Thread: Is Vacuum/analyze destroying my performance?

Is Vacuum/analyze destroying my performance?

From
"Carlo Stonebanks"
Date:
I have always been frustrated by the wildly erratic performance of our
postgresql 8 server. We run aprogram that does heavy data importing via a
heuristics-based import program. Sometime records being imported would just
fly by, sometimes they would crawl. The import program imports records from
a flat table and uses heuristics to normalise and dedupe. This is done via a
sequence of updates and inserts bracketed by a start-end transaction.

At a certain checkpoint representing about 1,000,000 rows read and imported,
I ran a vacuum/analyze on all of the tables in the target schema. To my
horror, performance reduced to less than TEN percent of what it was befor
the vacuum/analyze. I thought that turning autovacuum off and doing my own
vacuuming would improve performance, but it seems to be killing it.

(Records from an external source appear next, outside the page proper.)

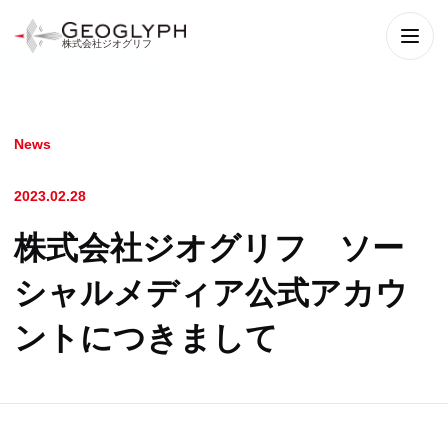
株式会社ジオグリフ
メニ
News
2023.02.28
株式会社ジオグリフ ソー
シャルメディア公式アカウ
ントにつきまして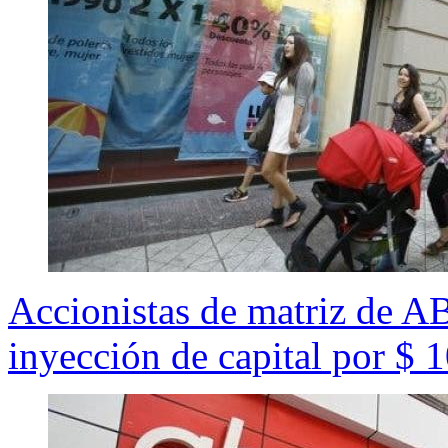
Accionistas de matriz de 
inyección de capital por $ 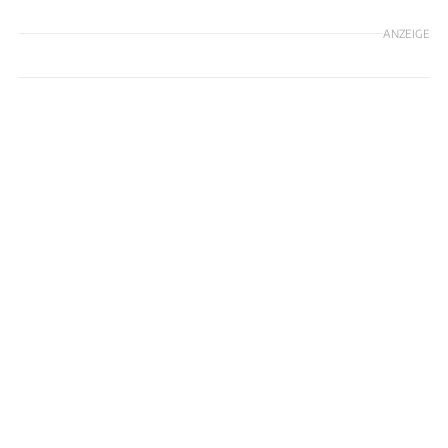
ANZEIGE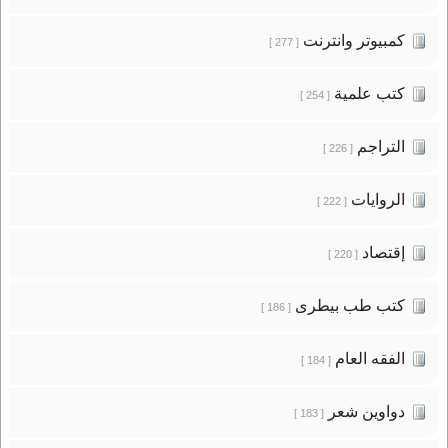
كمبيوتر وانترنت
[ 277 ]
كتب علمية
[ 254 ]
التراجم
[ 226 ]
الروايات
[ 222 ]
إقتصاد
[ 220 ]
كتب طب بيطرى
[ 186 ]
الفقه العام
[ 184 ]
دواوين شعر
[ 183 ]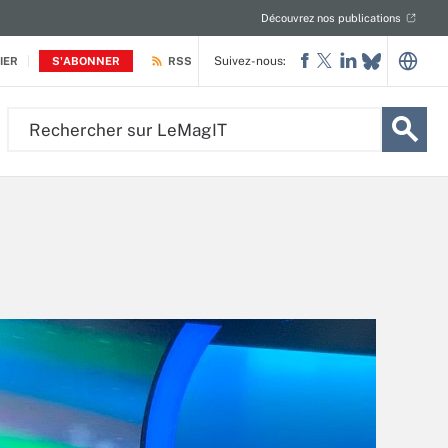
Découvrez nos publications
Suivez-nous:
IER
S'ABONNER
RSS
Rechercher
sur
LeMagIT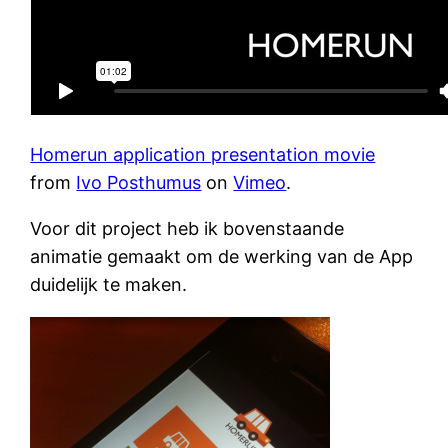
Homerun application presentation movie
from
Ivo Posthumus
on
Vimeo
.
Voor dit project heb ik bovenstaande
animatie gemaakt om de werking van de App
duidelijk te maken.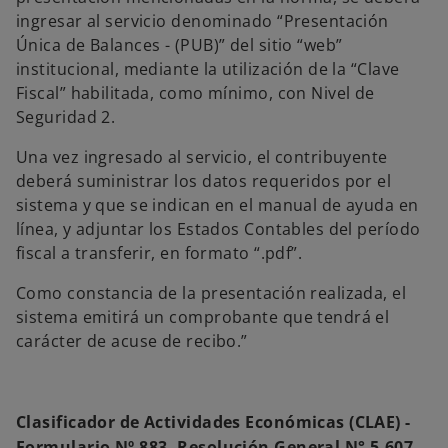
ingresar al servicio denominado “Presentación
Única de Balances - (PUB)” del sitio “web”
institucional, mediante la utilización de la “Clave
Fiscal” habilitada, como mínimo, con Nivel de
Seguridad 2.
Una vez ingresado al servicio, el contribuyente
deberá suministrar los datos requeridos por el
sistema y que se indican en el manual de ayuda en
línea, y adjuntar los Estados Contables del período
fiscal a transferir, en formato “.pdf”.
Como constancia de la presentación realizada, el
sistema emitirá un comprobante que tendrá el
carácter de acuse de recibo.”
Clasificador de Actividades Económicas (CLAE) -
Formulario Nº 883. Resolución General N° 5.607.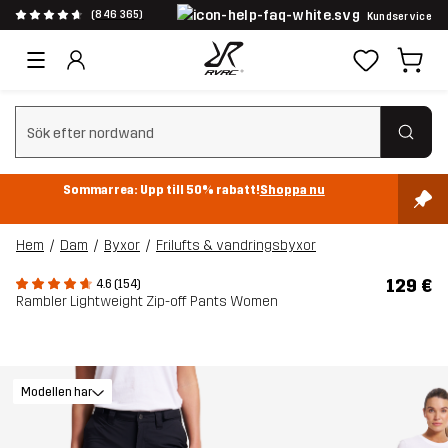
(846 365)
Kundservice
Rensa sök
Sommarrea: Upp till 50% rabatt!
Shoppa nu
Hem
Dam
Byxor
Frilufts & vandringsbyxor
129 €
4.6 (154)
Rambler Lightweight Zip-off Pants Women
Modellen har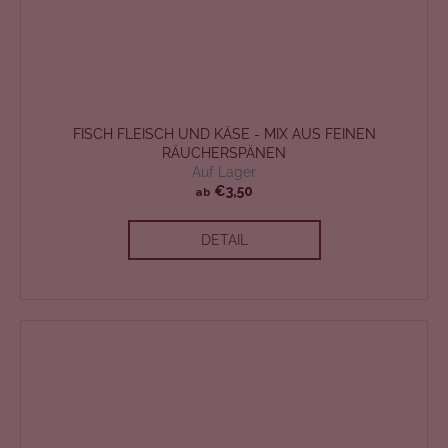
FISCH FLEISCH UND KÄSE - MIX AUS FEINEN
RÄUCHERSPÄNEN
Auf Lager
€3,50
ab
DETAIL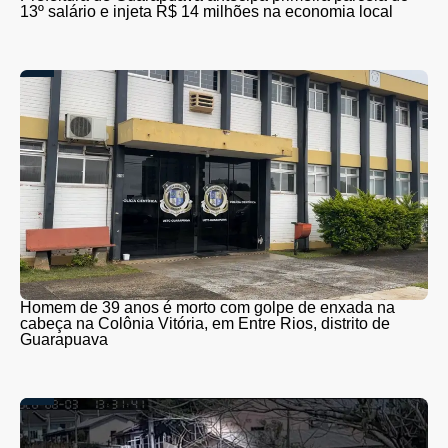
13º salário e injeta R$ 14 milhões na economia local
Homem de 39 anos é morto com golpe de enxada na
cabeça na Colônia Vitória, em Entre Rios, distrito de
Guarapuava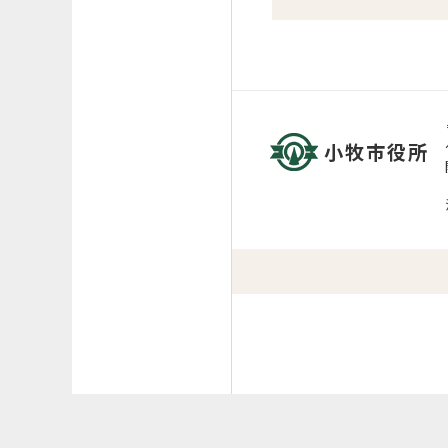
小牧市役所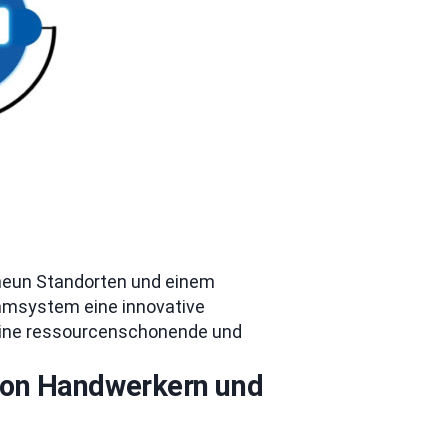
t neun Standorten und einem
mmsystem eine innovative
 eine ressourcenschonende und
 von Handwerkern und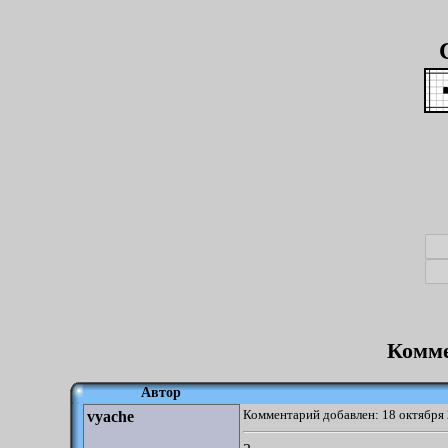
Комме
Автор
Комментарий добавлен: 18 октября 
vyache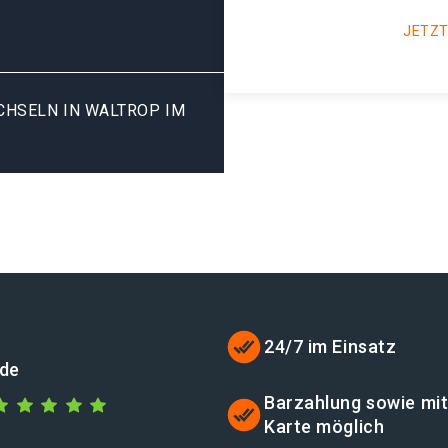
JETZT
SELN IN WALTROP IM B
24/7 im Einsatz
.de
Barzahlung sowie mi
Karte möglich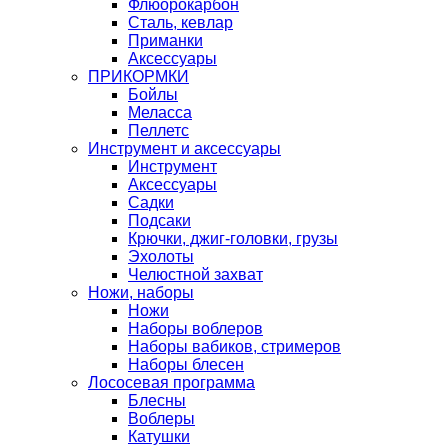
Флюорокарбон
Сталь, кевлар
Приманки
Аксессуары
ПРИКОРМКИ
Бойлы
Меласса
Пеллетс
Инструмент и аксессуары
Инструмент
Аксессуары
Садки
Подсаки
Крючки, джиг-головки, грузы
Эхолоты
Челюстной захват
Ножи, наборы
Ножи
Наборы воблеров
Наборы вабиков, стримеров
Наборы блесен
Лососевая программа
Блесны
Воблеры
Катушки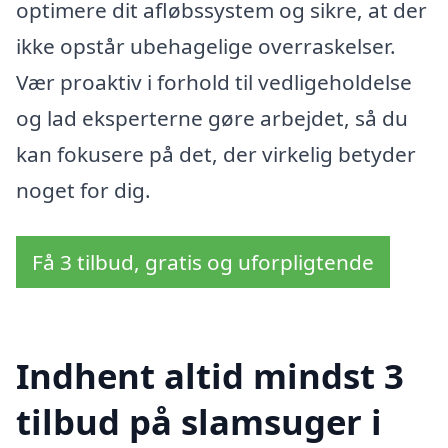
optimere dit afløbssystem og sikre, at der
ikke opstår ubehagelige overraskelser.
Vær proaktiv i forhold til vedligeholdelse
og lad eksperterne gøre arbejdet, så du
kan fokusere på det, der virkelig betyder
noget for dig.
Få 3 tilbud, gratis og uforpligtende
Indhent altid mindst 3
tilbud på slamsuger i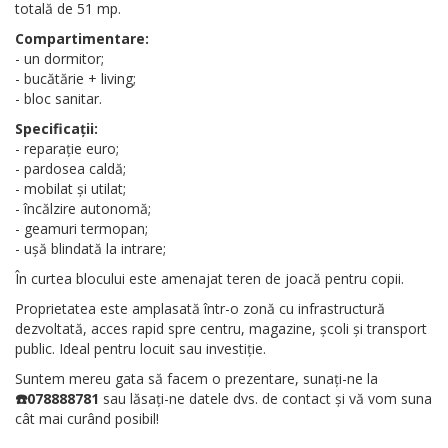
totală de 51 mp.
Compartimentare:
- un dormitor;
- bucătărie + living;
- bloc sanitar.
Specificații:
- reparație euro;
- pardosea caldă;
- mobilat și utilat;
- încălzire autonomă;
- geamuri termopan;
- ușă blindată la intrare;
În curtea blocului este amenajat teren de joacă pentru copii.
Proprietatea este amplasată într-o zonă cu infrastructură
dezvoltată, acces rapid spre centru, magazine, școli și transport
public. Ideal pentru locuit sau investiție.
Suntem mereu gata să facem o prezentare, sunați-ne la
☎️078888781
sau lăsați-ne datele dvs. de contact și vă vom suna
cât mai curând posibil!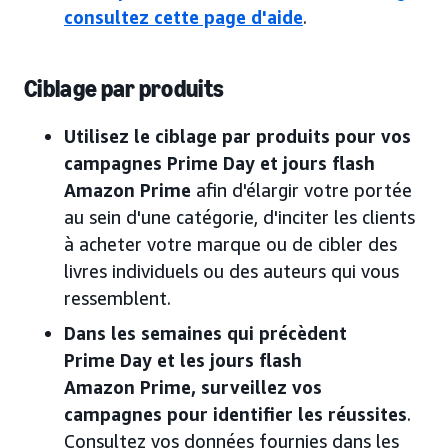
consultez cette page d'aide
.
Ciblage par produits
Utilisez le ciblage par produits pour vos
campagnes Prime Day et jours flash
Amazon Prime
afin d'élargir votre portée
au sein d'une catégorie, d'inciter les clients
à acheter votre marque ou de cibler des
livres individuels ou des auteurs qui vous
ressemblent.
Dans les semaines qui précèdent
Prime Day et les jours flash
Amazon Prime, surveillez vos
campagnes pour identifier les réussites
.
Consultez vos données fournies dans les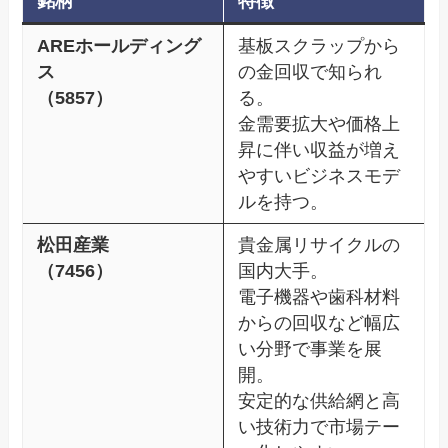
銘柄
特徴
AREホールディング
基板スクラップから
ス
の金回収で知られ
（5857）
る。
金需要拡大や価格上
昇に伴い収益が増え
やすいビジネスモデ
ルを持つ。
松田産業
貴金属リサイクルの
（7456）
国内大手。
電子機器や歯科材料
からの回収など幅広
い分野で事業を展
開。
安定的な供給網と高
い技術力で市場テー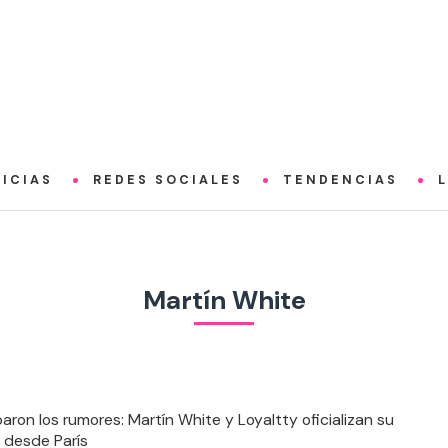
ICIAS
REDES SOCIALES
TENDENCIAS
Martín White
aron los rumores: Martín White y Loyaltty oficializan su
n desde París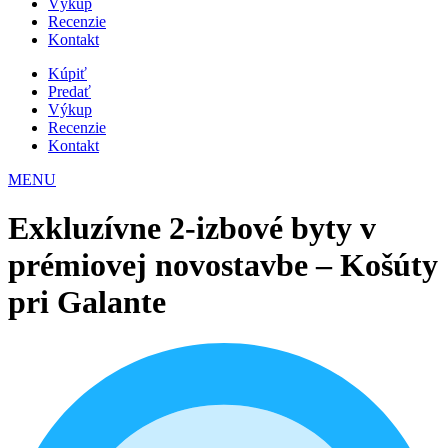
Výkup
Recenzie
Kontakt
Kúpiť
Predať
Výkup
Recenzie
Kontakt
MENU
Exkluzívne 2-izbové byty v
prémiovej novostavbe – Košúty
pri Galante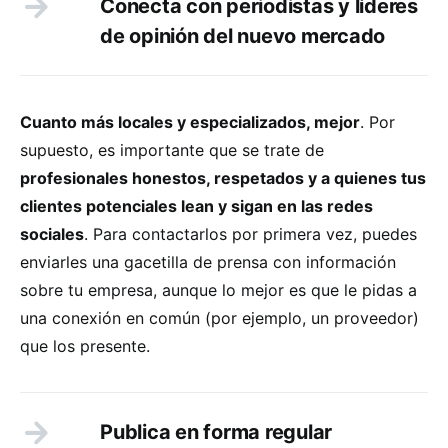
Conecta con periodistas y líderes
de opinión del nuevo mercado
Cuanto más locales y especializados, mejor
. Por
supuesto, es importante que se trate de
profesionales honestos, respetados y a quienes tus
clientes potenciales lean y sigan en las redes
sociales
. Para contactarlos por primera vez, puedes
enviarles una gacetilla de prensa con información
sobre tu empresa, aunque lo mejor es que le pidas a
una conexión en común (por ejemplo, un proveedor)
que los presente.
Publica en forma regular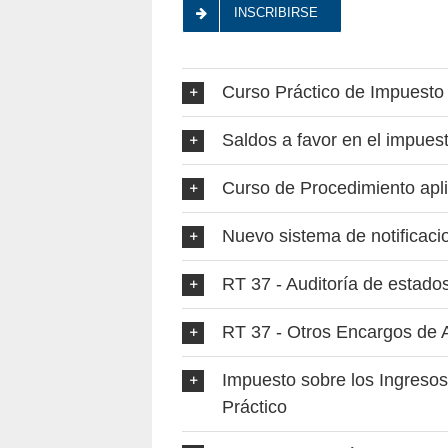
INSCRIBIRSE
Curso Práctico de Impuesto 
Saldos a favor en el impuest
Curso de Procedimiento apli
Nuevo sistema de notificacio
RT 37 - Auditoría de estado
RT 37 - Otros Encargos de A
Impuesto sobre los Ingresos 
Práctico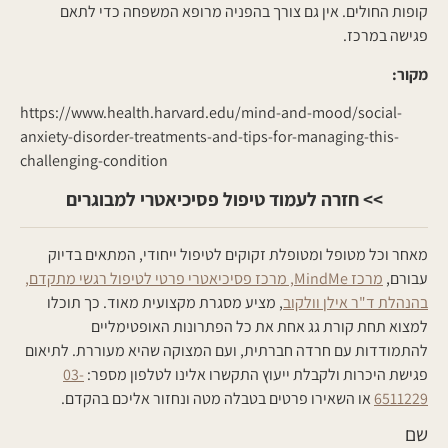
קופות החולים. אין גם צורך בהפניה מרופא המשפחה כדי לתאם
פגישה במרכז.
מקור:
https://www.health.harvard.edu/mind-and-mood/social-
anxiety-disorder-treatments-and-tips-for-managing-this-
challenging-condition
>> חזרה לעמוד טיפול פסיכיאטרי למבוגרים
מאחר וכל מטופל ומטופלת זקוקים לטיפול ייחודי, המתאים בדיוק
עבורם,
מרכז MindMe, מרכז פסיכיאטרי פרטי לטיפול רגשי מתקדם,
בהנהלת ד"ר אילן וולקוב
, מציע מסגרת מקצועית מאוד. כך תוכלו
למצוא תחת קורת גג אחת את כל הפתרונות האופטימליים
להתמודדות עם חרדה חברתית, ועם המצוקה שהיא מעוררת. לתיאום
פגישת היכרות ולקבלת ייעוץ התקשרו אלינו לטלפון מספר:
03-
6511229
או השאירו פרטים בטבלה מטה ונחזור אליכם בהקדם.
שם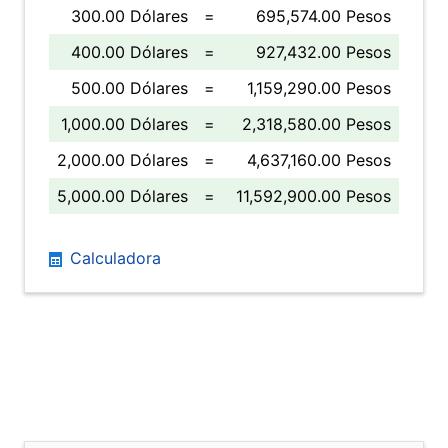
300.00 Dólares
=
695,574.00 Pesos
400.00 Dólares
=
927,432.00 Pesos
500.00 Dólares
=
1,159,290.00 Pesos
1,000.00 Dólares
=
2,318,580.00 Pesos
2,000.00 Dólares
=
4,637,160.00 Pesos
5,000.00 Dólares
=
11,592,900.00 Pesos
Calculadora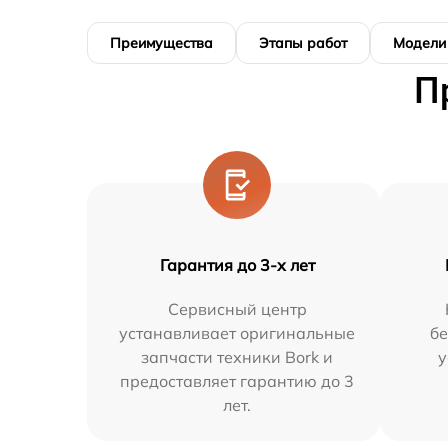
Преимущества
Этапы работ
Модели
П
Гарантия до 3-х лет
Сервисный центр
устанавливает оригинальные
бе
запчасти техники Bork и
у
предоставляет гарантию до 3
лет.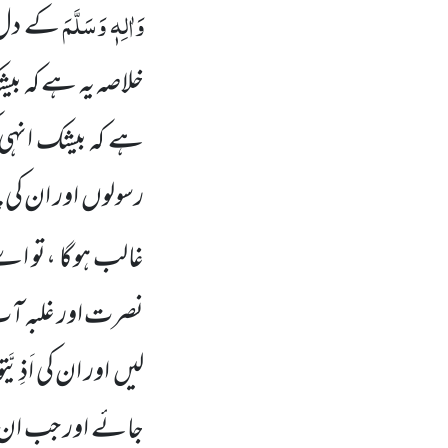
وَاٰلِہٖ وَسَلَّمَ
کے دل کو
خلاصہ یہ ہے کہ بیش
ہے کہ بیشک انہی ک
رسولوں اور ان کی 
غالب ہوگا ،تو ا
نصرت اور غلبہ آپ
لیں اور ان کی اَذِ
جائے اور جب ان پر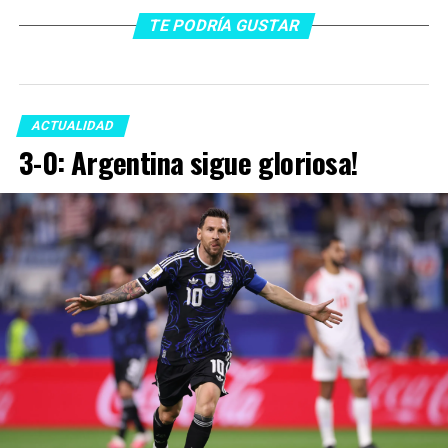
TE PODRÍA GUSTAR
ACTUALIDAD
3-0: Argentina sigue gloriosa!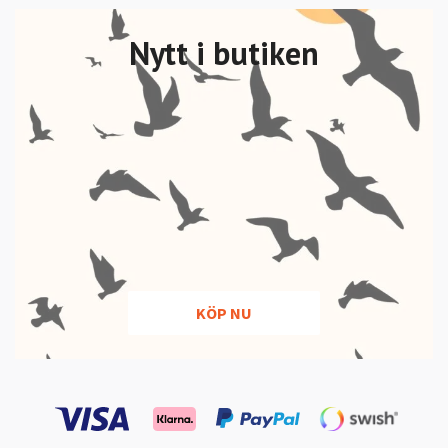
Nytt i butiken
KÖP NU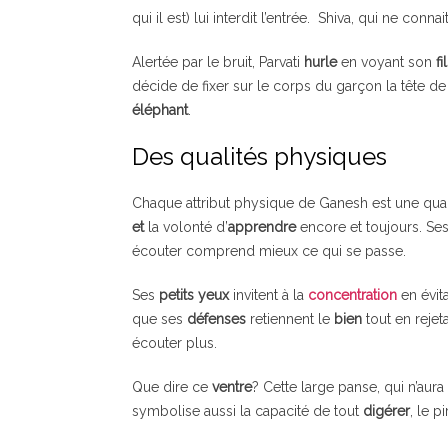
qui il est) lui interdit l’entrée. Shiva, qui ne conna
Alertée par le bruit, Parvati
hurle
en voyant son
fi
décide de fixer sur le corps du garçon la tête de
éléphant
.
Des qualités physiques
Chaque attribut physique de Ganesh est une qual
et
la volonté d’
apprendre
encore et toujours. Se
écouter comprend mieux ce qui se passe.
Ses
petits yeux
invitent à la
concentration
en évit
que ses
défenses
retiennent le
bien
tout en rejet
écouter plus.
Que dire ce
ventre
? Cette large panse, qui n’au
symbolise aussi la capacité de tout
digérer
, le 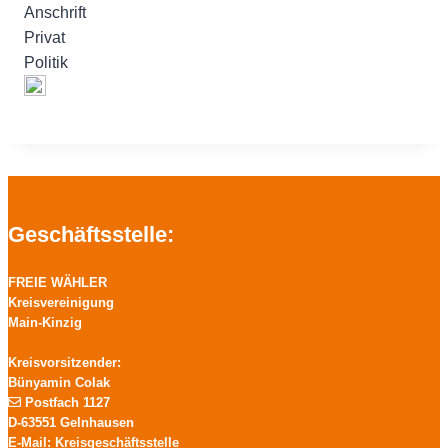
Anschrift
Privat
Politik
Geschäftsstelle:
FREIE WÄHLER
Kreisvereinigung
Main-Kinzig
Kreisvorsitzender:
Bünyamin Colak
Postfach 1127
D-63551 Gelnhausen
E-Mail: Kreisgeschäftsstelle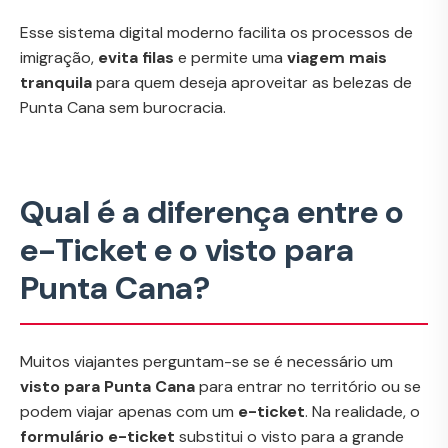
Esse sistema digital moderno facilita os processos de
imigração,
evita filas
e permite uma
viagem mais
tranquila
para quem deseja aproveitar as belezas de
Punta Cana sem burocracia.
Qual é a diferença entre o
e-Ticket e o visto para
Punta Cana?
Muitos viajantes perguntam-se se é necessário um
visto para Punta Cana
para entrar no território ou se
podem viajar apenas com um
e-ticket
. Na realidade, o
formulário e-ticket
substitui o visto para a grande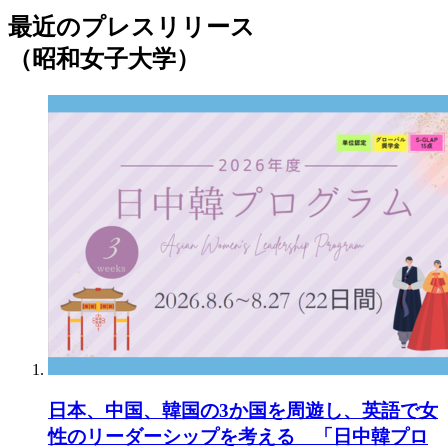
最近のプレスリリース
（昭和女子大学）
日本、中国、韓国の3か国を周遊し、英語で女
性のリーダーシップを考える 「日中韓プロ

I have since turned autovacuum on and am tearing my hair out wathcing the
imported records crawl by. I have tried vacuuming the entire DB as well as
rebuilding indexes. Nothing. Any ideas what could have happened? What is the
right thing to do?

Carlo



Re: Is Vacuum/analyze destroying my performance?

From
"Carlo Stonebanks"
Date:
Update on this issue, I "solved" my problem by doing the following:

1) Stopped the import, and did a checkpoint backup on my import target
schema
2) Dropped the import target schema
3) Restored a backup from a previous checkpoint when the tables were much
smaller
4) Performed a VACUUM/ANALYZE on all of the tables in the import target
schema in that smaller state
5) Dropped the import target schema again
6) Restored the checkpoint backup of the larger data set referred to in step
1
7) Rstarted the import from where it left off

The result: the import is flying again, with 10-20 times the performance.
The import runs as 4 different TCL scripts in parallel, importing difernt
segments of the table. The problem that I have when the import runs at this
speed is that I hve to constantly watch for lock-ups. Previously I had
reported that when these multiple processes are running at high speed,
PostgreSQL occasionally freezes one or more of the processes by never
retutning from a COMMIT. I look at the target tables, and it seems that the
commit has gone through.

This used to be a disaster because Ithought I had to restart every frozen
proess by killing the script and restarting at the last imported row.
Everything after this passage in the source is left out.